9/10
Once watched you'll want to tell everyone you meet to watch it too.
8 December 2022
This is so obviously written by a couple of newspapermen used to creating attention-grabbing headlines. The whole film's style is written in massive bold print - you will not be able to ignore it - you will not want to ignore it - you will be hooked.

This is a fantastic film which even before the titles come up begins with what look like the brides of Dracula emerging from the allegorical swirling blood-soaked smoke of mankind's sin and depravity flying wildly, fangs poised, at your screen. This weird, spooky and for 1934, incredibly well-made mood-setting few minutes is quite unique and although is a bit on the pretentious side, certainly gives this film an instant wow factor.

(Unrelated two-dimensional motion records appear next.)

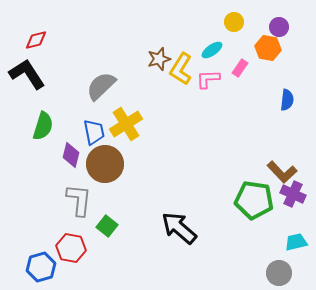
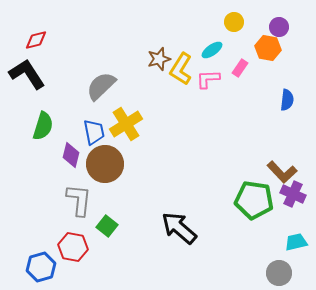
red hexagon: moved 2 px right, 1 px up
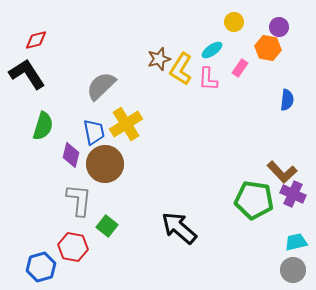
pink L-shape: rotated 85 degrees counterclockwise
gray circle: moved 14 px right, 3 px up
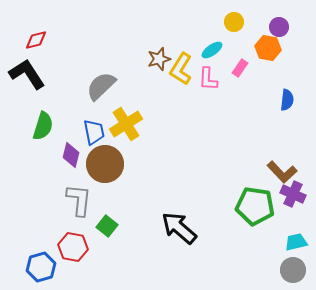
green pentagon: moved 1 px right, 6 px down
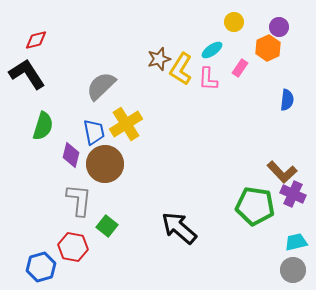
orange hexagon: rotated 25 degrees clockwise
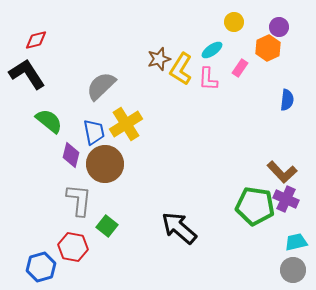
green semicircle: moved 6 px right, 5 px up; rotated 68 degrees counterclockwise
purple cross: moved 7 px left, 5 px down
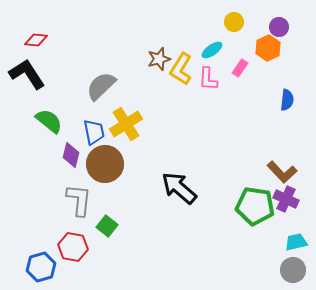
red diamond: rotated 20 degrees clockwise
black arrow: moved 40 px up
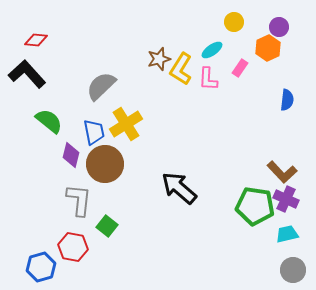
black L-shape: rotated 9 degrees counterclockwise
cyan trapezoid: moved 9 px left, 8 px up
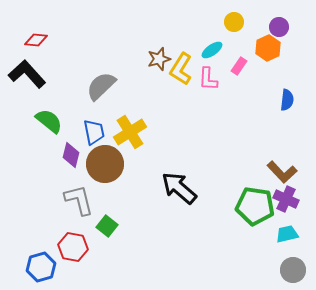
pink rectangle: moved 1 px left, 2 px up
yellow cross: moved 4 px right, 8 px down
gray L-shape: rotated 20 degrees counterclockwise
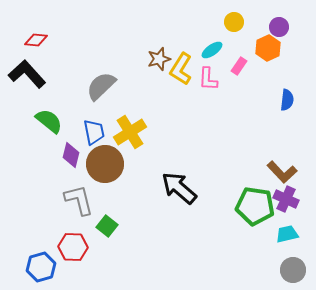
red hexagon: rotated 8 degrees counterclockwise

This title sequence is easily as iconic as is the start of a James Bond film.

Contemporary reviewers criticised this, Hecht and MacArthur's first film - written by, directed by and produced by themselves as being self indulgent - too florid and lacking the critical eye of an outside editor but none of this will be noticed by a modern viewer. Although it is clearly made by writers who love writing, it's not just a "wordy" film. Bear in mind that although Hech in particular was called "the Shakespeare of Hollywood" creating scripts as diverse as for Scarface, the most violent gangster film of the 30s, screwball comedies and even Gone With The Wind, neither of them were high-brow novelists sitting in their lofty ivory towers. Their backgrounds were from grimy, smoke-filled newsrooms in the dirty, violent, crime ridden streets of Chicago. This grounded them in the zeitgeist of the time and makes this story outstanding.

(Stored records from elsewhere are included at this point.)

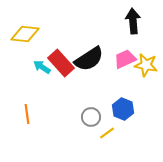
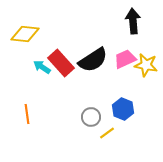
black semicircle: moved 4 px right, 1 px down
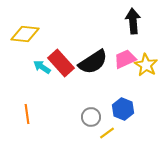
black semicircle: moved 2 px down
yellow star: rotated 20 degrees clockwise
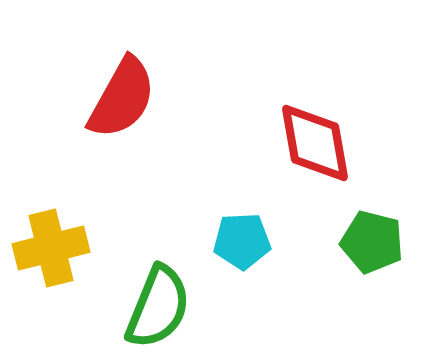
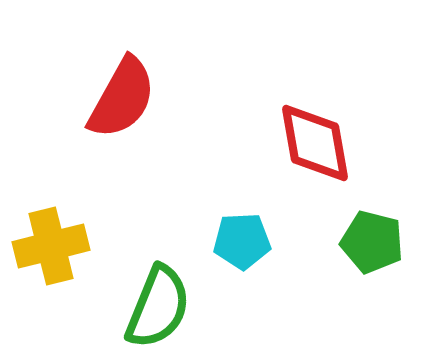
yellow cross: moved 2 px up
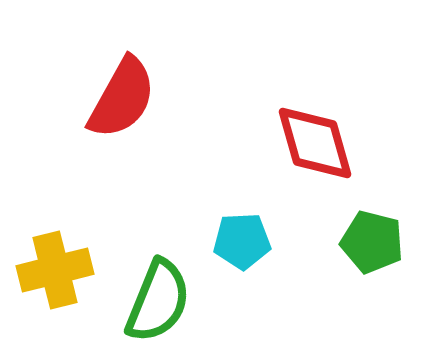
red diamond: rotated 6 degrees counterclockwise
yellow cross: moved 4 px right, 24 px down
green semicircle: moved 6 px up
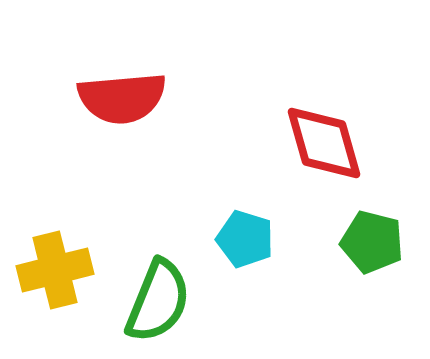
red semicircle: rotated 56 degrees clockwise
red diamond: moved 9 px right
cyan pentagon: moved 3 px right, 2 px up; rotated 20 degrees clockwise
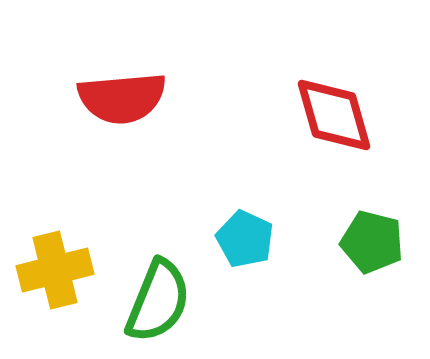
red diamond: moved 10 px right, 28 px up
cyan pentagon: rotated 8 degrees clockwise
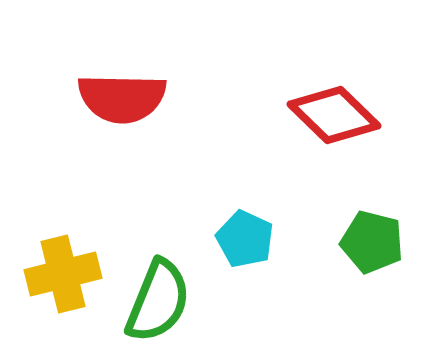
red semicircle: rotated 6 degrees clockwise
red diamond: rotated 30 degrees counterclockwise
yellow cross: moved 8 px right, 4 px down
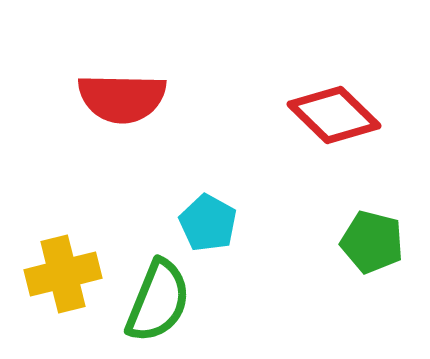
cyan pentagon: moved 37 px left, 16 px up; rotated 4 degrees clockwise
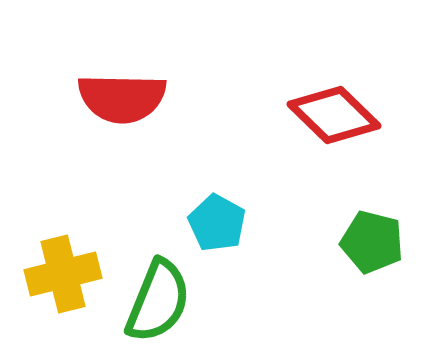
cyan pentagon: moved 9 px right
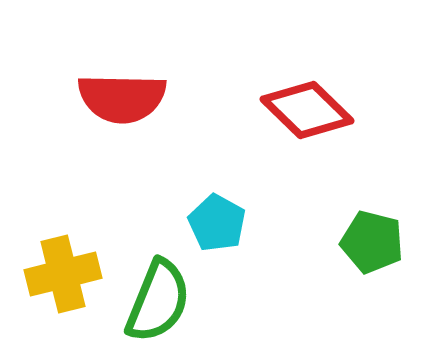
red diamond: moved 27 px left, 5 px up
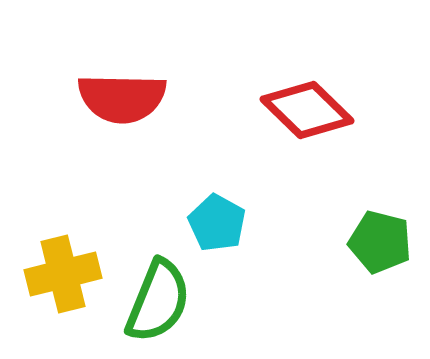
green pentagon: moved 8 px right
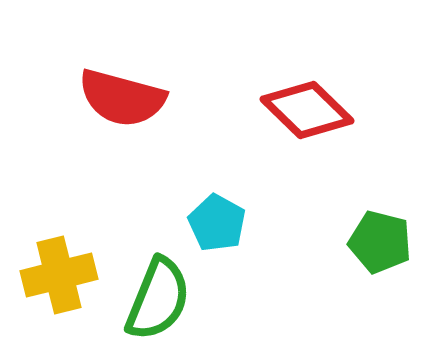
red semicircle: rotated 14 degrees clockwise
yellow cross: moved 4 px left, 1 px down
green semicircle: moved 2 px up
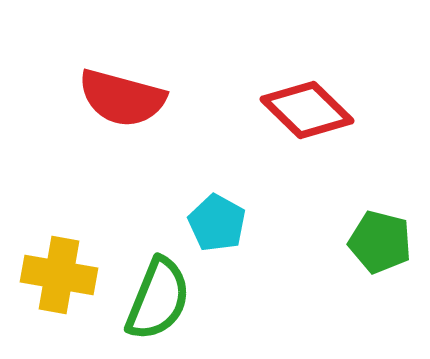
yellow cross: rotated 24 degrees clockwise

It's the story of a totally unscrupulous but incredibly clever and eloquent lawyer. He is an awful person but played so magnificently by Claude Rains in his first film (I am discounting the awful, awful Invisible Man) that you find it impossible not to totally adore this monster! His character has the depth and layers which was very rare in films from this era. Modern productions would take several hour long episodes to develop such a character which Rains manages in just over an hour.

The gripping story, the witty script, the imaginative cinematography and the high production values make this enthralling and exciting from start to finish. You will expect a surprise ending but even forewarned, you won't not expect the surprise ending you'll get.